:: REQUIRED ACTION ::
A single number is required: how many lines in the data below contain "Enter".

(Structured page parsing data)
- Opening Delimiter -
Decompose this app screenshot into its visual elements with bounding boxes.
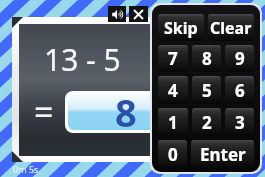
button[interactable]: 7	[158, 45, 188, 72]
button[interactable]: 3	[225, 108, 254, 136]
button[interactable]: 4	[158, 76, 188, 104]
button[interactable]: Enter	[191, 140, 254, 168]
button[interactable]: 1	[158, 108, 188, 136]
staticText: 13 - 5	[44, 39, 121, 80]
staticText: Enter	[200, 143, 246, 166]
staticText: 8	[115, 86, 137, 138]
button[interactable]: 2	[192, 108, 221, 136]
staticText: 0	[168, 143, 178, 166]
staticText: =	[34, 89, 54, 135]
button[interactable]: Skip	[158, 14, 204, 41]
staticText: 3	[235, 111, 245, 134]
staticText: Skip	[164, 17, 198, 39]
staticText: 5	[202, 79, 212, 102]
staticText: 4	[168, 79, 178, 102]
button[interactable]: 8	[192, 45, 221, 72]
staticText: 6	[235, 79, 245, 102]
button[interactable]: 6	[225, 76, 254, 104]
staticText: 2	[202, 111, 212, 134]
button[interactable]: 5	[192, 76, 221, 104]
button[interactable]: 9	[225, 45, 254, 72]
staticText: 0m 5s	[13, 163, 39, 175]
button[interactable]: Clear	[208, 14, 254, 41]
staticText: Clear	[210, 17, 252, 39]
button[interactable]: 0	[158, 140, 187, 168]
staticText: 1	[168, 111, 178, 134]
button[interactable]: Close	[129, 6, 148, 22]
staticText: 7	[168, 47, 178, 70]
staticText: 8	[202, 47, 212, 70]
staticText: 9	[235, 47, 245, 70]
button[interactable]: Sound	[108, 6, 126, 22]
- Closing Delimiter -
- Opening Delimiter -
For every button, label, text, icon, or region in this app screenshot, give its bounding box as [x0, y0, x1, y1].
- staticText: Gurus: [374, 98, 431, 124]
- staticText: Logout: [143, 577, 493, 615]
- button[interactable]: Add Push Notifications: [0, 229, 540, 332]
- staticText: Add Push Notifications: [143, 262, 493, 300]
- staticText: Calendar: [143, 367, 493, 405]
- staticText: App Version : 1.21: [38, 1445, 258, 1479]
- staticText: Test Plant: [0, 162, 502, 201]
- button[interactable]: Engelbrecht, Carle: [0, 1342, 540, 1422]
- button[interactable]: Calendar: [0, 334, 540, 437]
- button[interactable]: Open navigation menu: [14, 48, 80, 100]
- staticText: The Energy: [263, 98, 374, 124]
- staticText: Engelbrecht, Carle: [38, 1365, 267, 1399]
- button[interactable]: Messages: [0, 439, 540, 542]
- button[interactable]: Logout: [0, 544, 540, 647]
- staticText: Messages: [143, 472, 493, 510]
- Closing Delimiter -
:: OUTPUT OF THE EXERCISE ::
2